Your instructions: Tally the lines in these records that hold the string "increase", and reply with the number alone.

[Stored data]
--
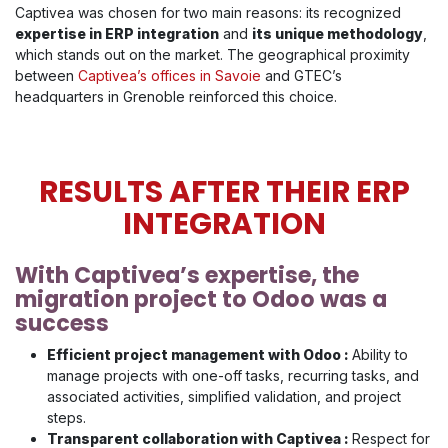
Captivea was chosen for two main reasons: its recognized
expertise in ERP integration
and
its unique methodology
,
which stands out on the market. The geographical proximity
between
Captivea’s offices in Savoie
and GTEC’s
headquarters in Grenoble reinforced this choice.
RESULTS AFTER THEIR ERP
INTEGRATION
With Captivea’s expertise, the
migration project to Odoo was a
success
Efficient project management with Odoo :
Ability to
manage projects with one-off tasks, recurring tasks, and
associated activities, simplified validation, and project
steps.
Transparent collaboration with Captivea :
Respect for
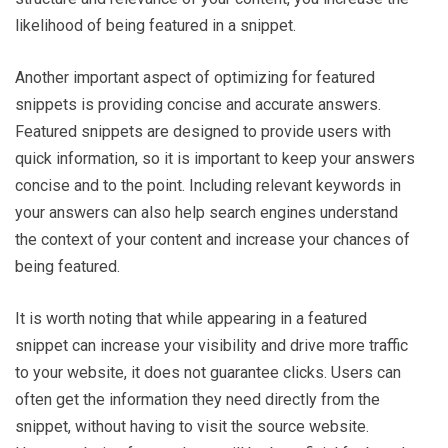
likelihood of being featured in a snippet.
Another important aspect of optimizing for featured
snippets is providing concise and accurate answers.
Featured snippets are designed to provide users with
quick information, so it is important to keep your answers
concise and to the point. Including relevant keywords in
your answers can also help search engines understand
the context of your content and increase your chances of
being featured.
It is worth noting that while appearing in a featured
snippet can increase your visibility and drive more traffic
to your website, it does not guarantee clicks. Users can
often get the information they need directly from the
snippet, without having to visit the source website.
--
Task output: 2